私も「ふくしま市場」の強みを理解し、お客様への良いお買い物体験をお届けできるよう、これからも試行錯誤を続けていきたいと思います。

まとめ
このブログを書こうと思ったきっかけは、「ふくしま市場は何者なのだろう」という問いでした。福島県産品を幅広く取り扱う総合ECモールである一方、専門店のような深い価値も求められる。

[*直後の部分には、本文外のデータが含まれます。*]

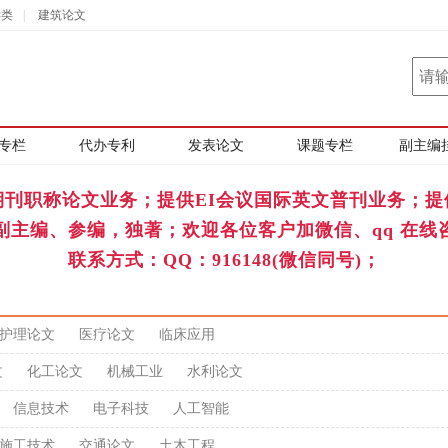
学类
|
建筑论文
专栏
代办专利
发表论文
课题专栏
副主编
期刊职称论文业务；提供EI会议国际英文普刊业务；提
副主编、参编，独著；欢迎各位客户加微信、qq 在线
联系方式：QQ：916148(微信同号)；
护理论文
医疗论文
临床应用
文
化工论文
机械工业
水利论文
信息技术
电子科技
人工智能
施工技术
交通论文
土木工程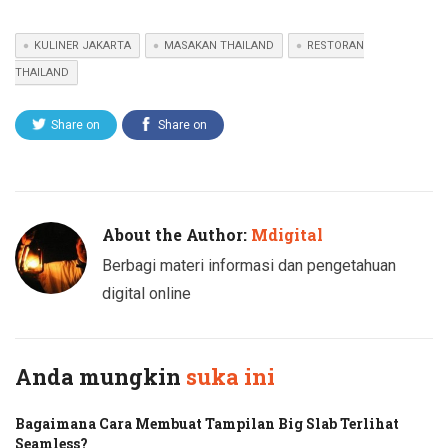
KULINER JAKARTA
MASAKAN THAILAND
RESTORAN
THAILAND
Share on
Share on
Twitter
Facebook
About the Author:
Mdigital
Berbagi materi informasi dan pengetahuan
digital online
Anda mungkin
suka ini
Bagaimana Cara Membuat Tampilan Big Slab Terlihat
Seamless?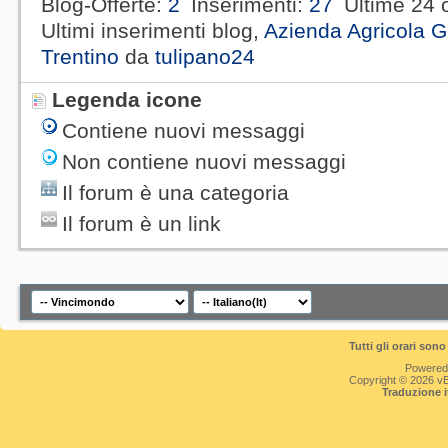
Blog-Offerte
2
Inserimenti
27
Ultime 24 
Ultimi inserimenti blog,
Azienda Agricola G
Trentino
da
tulipano24
Legenda icone
Contiene nuovi messaggi
Non contiene nuovi messaggi
Il forum è una categoria
Il forum è un link
Tutti gli orari so
Powered
Copyright © 2026 vBul
Traduzione 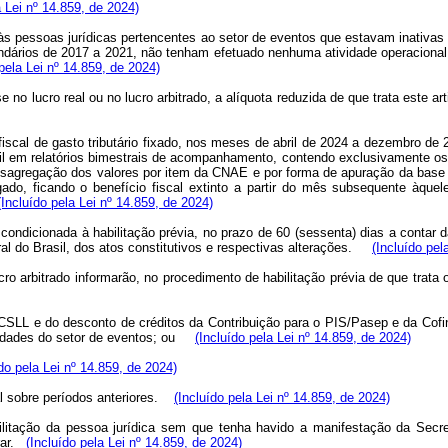
a Lei nº 14.859, de 2024)
lica às pessoas jurídicas pertencentes ao setor de eventos que estavam inati
ários de 2017 a 2021, não tenham efetuado nenhuma atividade operacional, n
 pela Lei nº 14.859, de 2024)
no lucro real ou no lucro arbitrado, a alíquota reduzida de que trata este art
to fiscal de gasto tributário fixado, nos meses de abril de 2024 a dezembro d
il em relatórios bimestrais de acompanhamento, contendo exclusivamente os va
desagregação dos valores por item da CNAE e por forma de apuração da base d
lgado, ficando o benefício fiscal extinto a partir do mês subsequente àq
(Incluído pela Lei nº 14.859, de 2024)
i é condicionada à habilitação prévia, no prazo de 60 (sessenta) dias a conta
ral do Brasil, dos atos constitutivos e respectivas alterações.
(Incluído pel
cro arbitrado informarão, no procedimento de habilitação prévia de que trat
a CSLL e do desconto de créditos da Contribuição para o PIS/Pasep e da Cof
tividades do setor de eventos; ou
(Incluído pela Lei nº 14.859, de 2024)
ído pela Lei nº 14.859, de 2024)
cal sobre períodos anteriores.
(Incluído pela Lei nº 14.859, de 2024)
bilitação da pessoa jurídica sem que tenha havido a manifestação da Secret
urar.
(Incluído pela Lei nº 14.859, de 2024)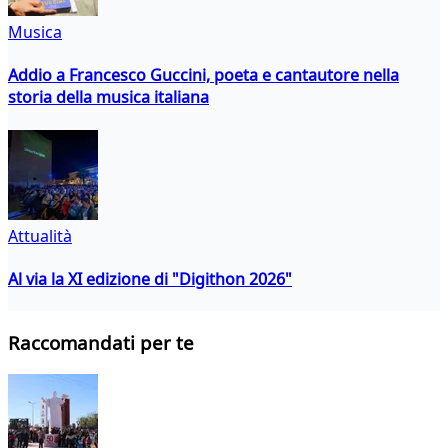
Musica
Addio a Francesco Guccini, poeta e cantautore nella
storia della musica italiana
Attualità
Al via la XI edizione di "Digithon 2026"
Raccomandati per te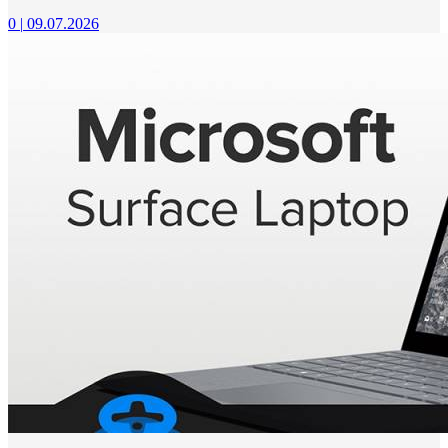
0
|
09.07.2026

その中で、何を強みとし、どのような価値を提供していくべきなのかを改めて考えてみたくなりました。考えを整理していく中で感じたのは、専門性と総合性は優劣ではなく、構造の異なる価値だということです。そして重要なのは、その構造を理解した上で、どこにリソースを配分し、どのような体験を設計するのかということでした。
まだ明確な答えが出たわけではありません。だからこそ、このブログでは産直ECの構造や運営、ブランディングについて考えながら、ふくしま市場というブランドの価値を少しずつ言葉にしていきたいと思います。